> **To do**: Go through the entries below and retype them exactly, omitting each picture.

> **Records for processing**:
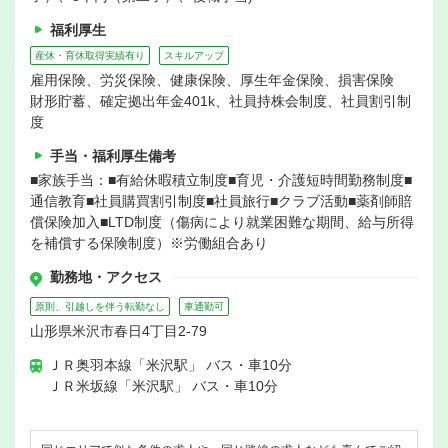
福利厚生
産休・育休取得実績有り
スキルアップ
雇用保険、労災保険、健康保険、厚生年金保険、損害保険
財形貯蓄、確定拠出年金401k、社員持株会制度、社員割引制
度
手当・福利厚生備考
■家族手当：■有給休暇積立制度■育児・介護短時間勤務制度■
通信教育■社員購買割引制度■社員旅行■クラブ活動■薬剤師賠
償保険加入■LTD制度（傷病により就業困難な期間、給与所得
を補償する保険制度）※労働組合あり
勤務地・アクセス
原則、引越しを伴う転勤なし
車通勤可
山形県米沢市春日4丁目2-79
ＪＲ奥羽本線「米沢駅」 バス・車10分
ＪＲ米坂線「米沢駅」 バス・車10分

> **Solution for this problem**:
福利厚生
産休・育休取得実績有り
スキルアップ
雇用保険、労災保険、健康保険、厚生年金保険、損害保険
財形貯蓄、確定拠出年金401k、社員持株会制度、社員割引制
度
手当・福利厚生備考
■家族手当：■有給休暇積立制度■育児・介護短時間勤務制度■
通信教育■社員購買割引制度■社員旅行■クラブ活動■薬剤師賠
償保険加入■LTD制度（傷病により就業困難な期間、給与所得
を補償する保険制度）※労働組合あり
勤務地・アクセス
原則、引越しを伴う転勤なし
車通勤可
山形県米沢市春日4丁目2-79
ＪＲ奥羽本線「米沢駅」 バス・車10分
ＪＲ米坂線「米沢駅」 バス・車10分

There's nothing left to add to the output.